E como o senhor julga o jeito dos outros?
Não julgo nem ligo. Pouco me importa como os outros se vestem. Se as pessoas se sentem bem como estão, não me cabe julgar o mau gosto.

Na sua opinião, qual é a pior década da moda?
Sem dúvida, os anos 70. Era tudo horrível. Nem chique, como no início do século, nem hippie, como nos anos 60. Eram tecidos toscos, modelos feios, cores horrendas. E, especialmente, cabelos idiotas.

Quem, no showbiz, é chique?
Ninguém. Não há famosos chiques hoje em dia. Todos se vestem muito mal. Também, pudera, eles não se dão ao trabalho de escolher as próprias roupas. Preferem pagar um pessoa para fazer isso.

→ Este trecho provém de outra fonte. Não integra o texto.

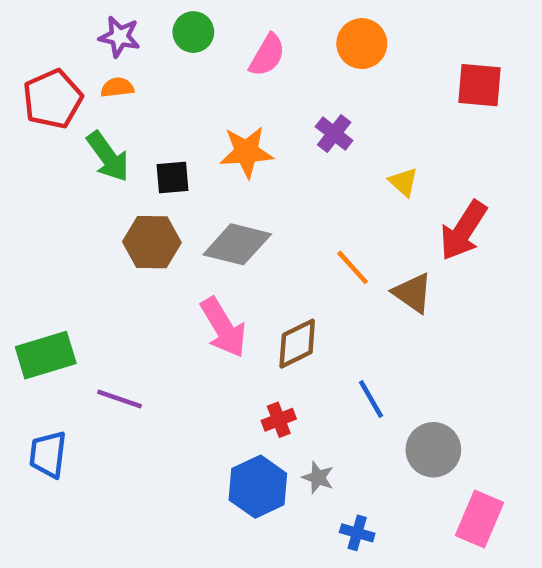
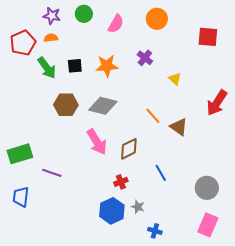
black square: (173, 177) -> (75, 66), moved
red arrow: (463, 231) -> (217, 103), moved
gray circle: (433, 450) -> (207, 188), moved

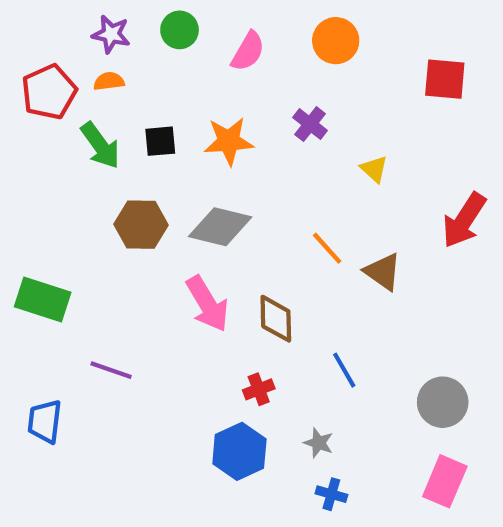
brown diamond: (129, 149) -> (276, 319), turned -65
green rectangle: (20, 154) -> (43, 299), moved, turned 35
gray star: (138, 207) -> (319, 443), moved

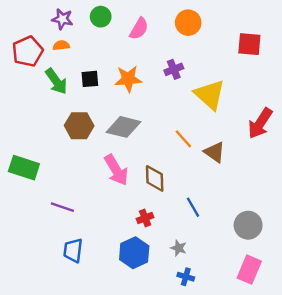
purple cross: (310, 124) -> (174, 69), turned 30
yellow triangle: (374, 169) -> (210, 95), size x2.0
blue trapezoid: (45, 421) -> (73, 250), moved

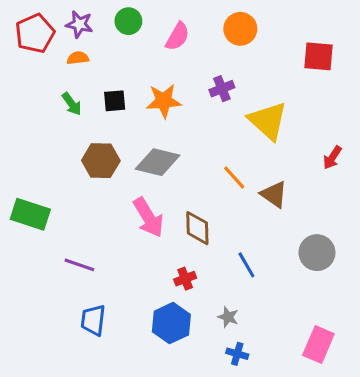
red pentagon: (28, 51) -> (35, 33), moved
green arrow: (56, 81) -> (72, 104), size x0.7
red arrow: (260, 123) -> (332, 158), size x0.6
gray circle: (248, 225) -> (317, 253), moved

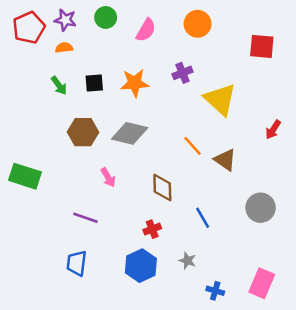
pink arrow: (148, 217) -> (108, 177), moved, size x0.6
purple line: (79, 265) -> (85, 218), moved
blue cross: (237, 354) -> (215, 291), moved

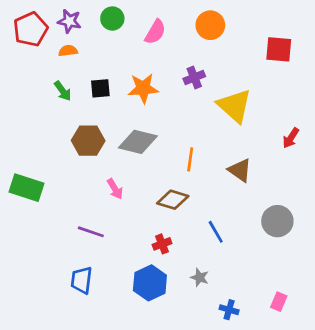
orange line: (193, 146) -> (190, 159), moved, turned 50
brown diamond: (162, 188) -> (173, 200), turned -72
pink rectangle: (262, 283) -> (279, 302), size x0.6

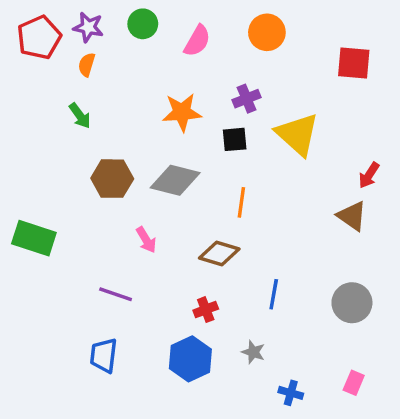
orange semicircle: (68, 51) -> (87, 65), turned -66
black square: (100, 88) -> (235, 139), moved
brown triangle: (240, 170) -> (352, 216), moved
gray circle: (277, 221) -> (352, 303), moved
blue line: (216, 232) -> (274, 294), turned 40

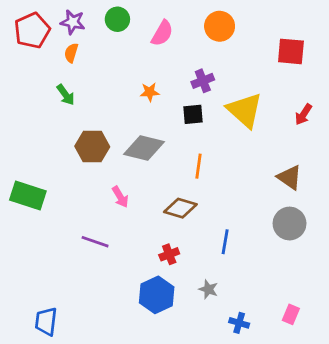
orange star: (182, 112) -> (150, 92), size x0.6
red arrow: (369, 175) -> (304, 114), moved
gray circle: (352, 303) -> (290, 224), moved
blue trapezoid: (104, 355) -> (46, 321), moved

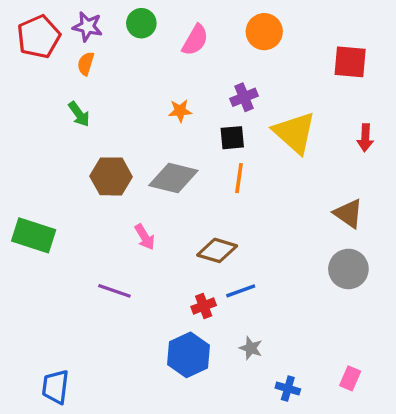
red arrow: (304, 114) -> (365, 138), turned -30
orange line: (199, 166) -> (239, 178), moved
blue line: (225, 242) -> (241, 291), moved, turned 60

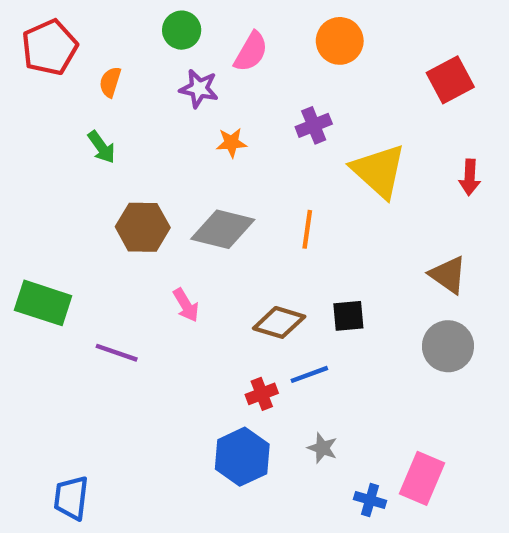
purple star: (87, 27) -> (199, 89), moved
red square: (350, 62) -> (450, 80), turned -33
black square: (232, 138) -> (348, 316), moved
purple line: (114, 291) -> (117, 353), moved
pink rectangle: (350, 378) -> (422, 478), moved, size x1.6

Muita gente achou ofensiva a reportagem que a Vanity Fair de setembro publicou sobre o Brasil. O senhor acompanhou essa repercussão?
O artigo foi escrito por um jornalista polêmico, de texto ácido, daí a analogia de que o Brasil está para o bumbum assim como os Estados Unidos estão para os seios. Mas isso em momento algum me pareceu depreciativo. Chamei Mario Testino para fotografar e convidei dezenas de celebridades brasileiras para posar com a intenção de homenagear o espírito festeiro do Brasil. Lamento se pareceu ofensivo. Para mim, era uma homenagem, não uma crítica.

O senhor vem ao Rio com freqüência. É verdade que gostaria de comprar um apartamento aqui?
Dois anos atrás diria que sim. Mas, quanto mais procuro, mais fico chocado com os preços. Morar de frente para o mar no Leblon – sim, porque Copacabana não faz meu estilo, é cafona, muito turística – é mais caro que morar no melhor lugar de Manhattan.

O senhor já sofreu preconceito por ser negro?
Nos Estados Unidos, pior do que ser negro é ser britânico (risos). E no mundo da moda, há algumas décadas, pior do que ser negro, ou britânico, era ser homem! Para você ter uma idéia, quando comecei a ilustrar artigos de moda, nunca assinavam Michael Roberts, era sempre um pseudônimo feminino, inventado para me disfarçar.